More thoughts about Platonic assumptions and the World to Come. (I started these musings with https://toddrisser.com/2013/12/30/can-lack-exist-in-the-world-to-come-un-doing-platonic-assumptions/
I wonder if, when we think of things the way they ought to be, we tend to think in terms of Greek, Platonic ideas of ‘perfect’, rather than Hebrew concepts of ‘good’. After my last post my friend Butch texted me and said that when God created the world He said it was “good” not “perfect.” He said he always thought of the Genesis garden narratives taking place in a good area, not a perfect one.

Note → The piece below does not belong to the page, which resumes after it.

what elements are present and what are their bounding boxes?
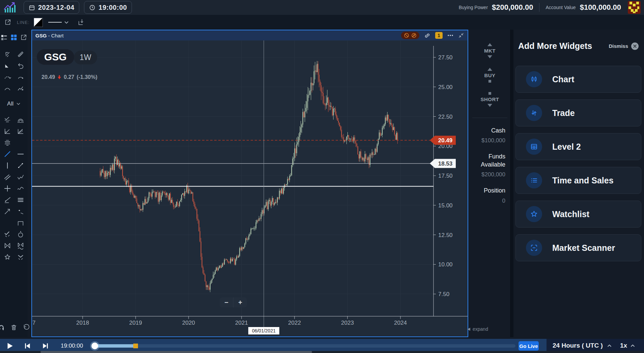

When we confuse good with perfect, I wonder if we are importing ideas into our concepts of how God intends the world to be. Do we start labeling things as wrong with Creation when they aren’t? A Lutheran friend of mine this summer said about the goodness of Creation “Ah, but that was before the Fall…” How much of nature’s Created characteristics, which we look at everyday, do we assume are tainted by sin and less-than-they-should-be, because we are thinking with Platonic ideas about perfection rather than Hebraic ideas of Good? If we do this with Nature, what other areas are we confusing?
When God rolls out his resume in Job and the Psalms – what does he talk about? His creating and sustaining work in Creation. And he talks about providing food to nature’s animals, including the carnivores. Isaiah talks about lions and lambs, but should we really make that literal biology? No hunting in the Age to Come? What a disappointment to Native Americans hoping for the Happy Hunting Grounds! Is this an area where we have strayed too far into Greek philosophical ideas, and off the narrative of Scripture…?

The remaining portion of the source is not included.